§ **YOUR INSTRUCTIONS**
Please reproduce the lines of the records below from the one holding "Wired reports" through the one holding "on our website, such", inclusive, skipping all pictures.

================

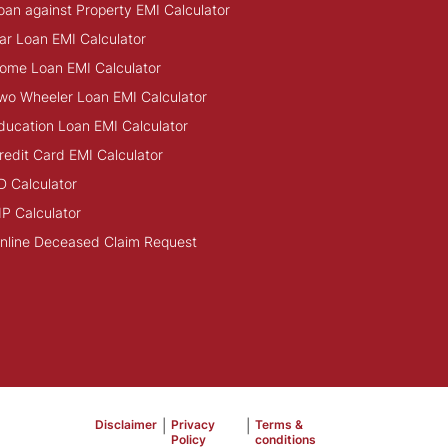
oan against Property EMI Calculator
ar Loan EMI Calculator
ome Loan EMI Calculator
wo Wheeler Loan EMI Calculator
ducation Loan EMI Calculator
redit Card EMI Calculator
D Calculator
IP Calculator
nline Deceased Claim Request
Disclaimer
|
Privacy
|
Terms &
Policy
conditions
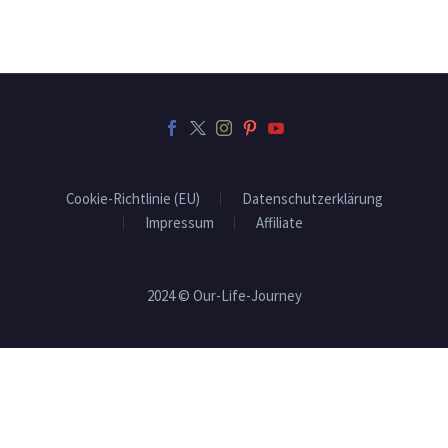
Cookie-Richtlinie (EU)
Datenschutzerklärung
Impressum
Affiliate
2024 © Our-Life-Journey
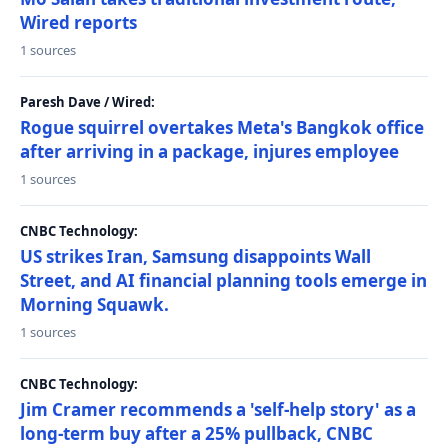
Wired reports
1 sources
Paresh Dave / Wired:
Rogue squirrel overtakes Meta's Bangkok office
after arriving in a package, injures employee
1 sources
CNBC Technology:
US strikes Iran, Samsung disappoints Wall
Street, and AI financial planning tools emerge in
Morning Squawk.
1 sources
CNBC Technology:
Jim Cramer recommends a 'self-help story' as a
long-term buy after a 25% pullback, CNBC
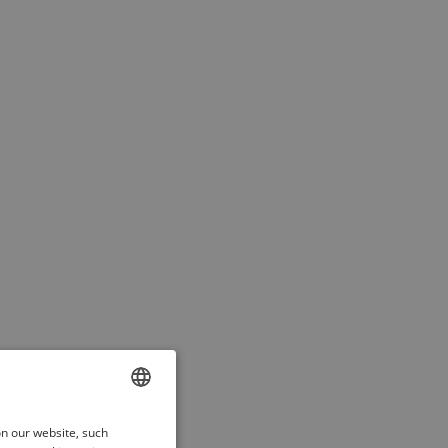
ENGLISH
on our website, such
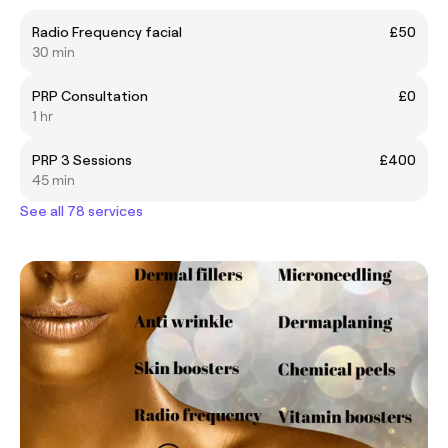
Radio Frequency facial
£50
30 min
PRP Consultation
£0
1 hr
PRP 3 Sessions
£400
45 min
See all 78 services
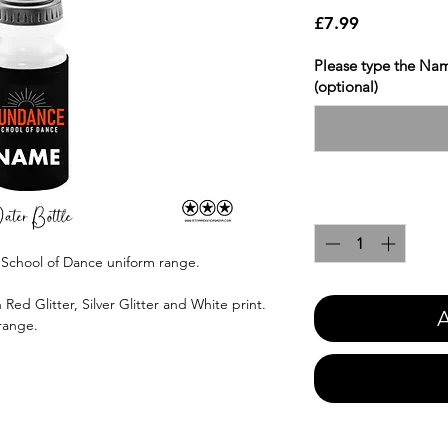
Price
£7.99
Please type the Nam
(optional)
Quantity
*
 School of Dance uniform range.
Red Glitter, Silver Glitter and White print.
A
 range.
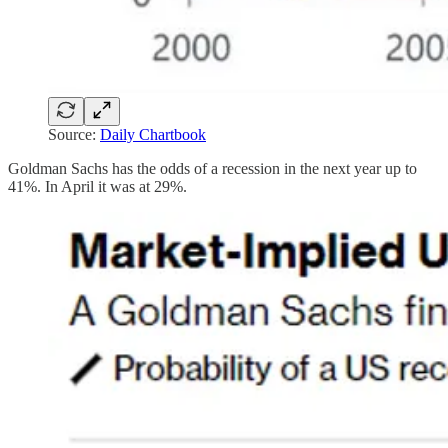
Source:
Daily Chartbook
Goldman Sachs has the odds of a recession in the next year up to
41%. In April it was at 29%.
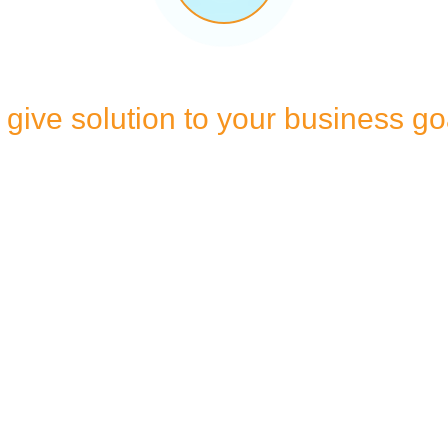
give solution to your business go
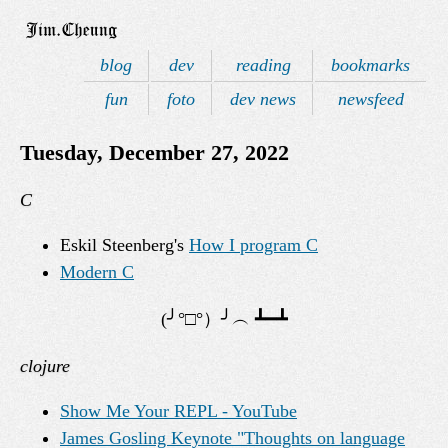
blog
dev
reading
bookmarks
fun
foto
dev news
newsfeed
Tuesday, December 27, 2022
C
Eskil Steenberg's
How I program C
Modern C
clojure
Show Me Your REPL - YouTube
James Gosling Keynote "Thoughts on language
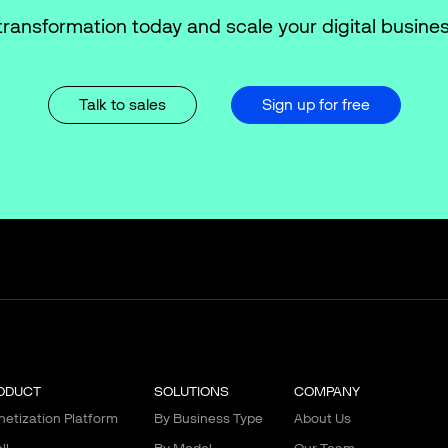
transformation today and scale your digital busines
Talk to sales
Sign up for free
ODUCT
SOLUTIONS
COMPANY
etization Platform
By Business Type
About Us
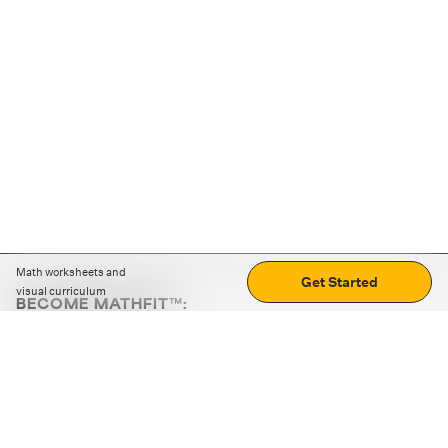
Math worksheets and
Get Started
visual curriculum
BECOME MATHFIT™:
Boost math skills with daily fun challenges and puzzles.
Download the app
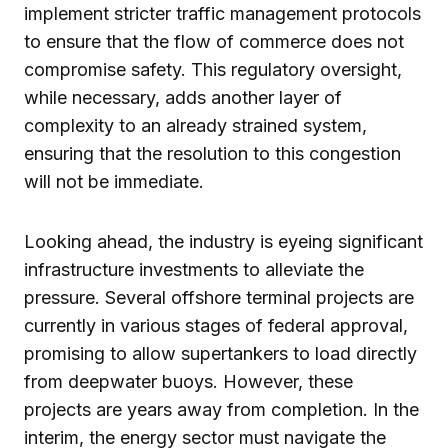
implement stricter traffic management protocols
to ensure that the flow of commerce does not
compromise safety. This regulatory oversight,
while necessary, adds another layer of
complexity to an already strained system,
ensuring that the resolution to this congestion
will not be immediate.
Looking ahead, the industry is eyeing significant
infrastructure investments to alleviate the
pressure. Several offshore terminal projects are
currently in various stages of federal approval,
promising to allow supertankers to load directly
from deepwater buoys. However, these
projects are years away from completion. In the
interim, the energy sector must navigate the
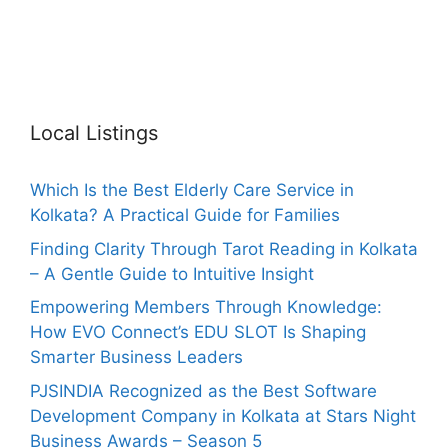
Local Listings
Which Is the Best Elderly Care Service in
Kolkata? A Practical Guide for Families
Finding Clarity Through Tarot Reading in Kolkata
– A Gentle Guide to Intuitive Insight
Empowering Members Through Knowledge:
How EVO Connect’s EDU SLOT Is Shaping
Smarter Business Leaders
PJSINDIA Recognized as the Best Software
Development Company in Kolkata at Stars Night
Business Awards – Season 5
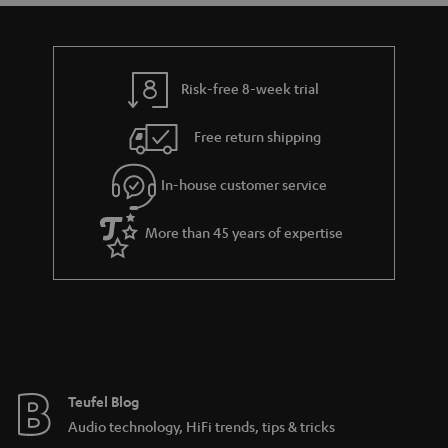
t
t
a
h
i
e
l
g
Risk-free 8-week trial
s
u
Free return shipping
a
r
In-house customer service
a
More than 45 years of expertise
n
t
e
e
Teufel Blog
Audio technology, HiFi trends, tips & tricks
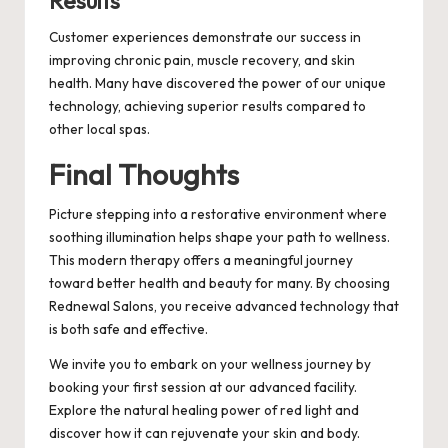
Results
Customer experiences demonstrate our success in
improving chronic pain, muscle recovery, and skin
health. Many have discovered the power of our unique
technology, achieving superior results compared to
other local spas.
Final Thoughts
Picture stepping into a restorative environment where
soothing illumination helps shape your path to wellness.
This modern therapy offers a meaningful journey
toward better health and beauty for many. By choosing
Rednewal Salons, you receive advanced technology that
is both safe and effective.
We invite you to embark on your wellness journey by
booking your first session at our advanced facility.
Explore the natural healing power of red light and
discover how it can rejuvenate your skin and body.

================

§ **TASK SOLUTION**
Wired reports
1 sources
Paresh Dave / Wired:
Rogue squirrel overtakes Meta's Bangkok office
after arriving in a package, injures employee
1 sources
CNBC Technology:
US strikes Iran, Samsung disappoints Wall
Street, and AI financial planning tools emerge in
Morning Squawk.
1 sources
CNBC Technology:
Jim Cramer recommends a 'self-help story' as a
long-term buy after a 25% pullback, CNBC
ENGLISH
on our website, such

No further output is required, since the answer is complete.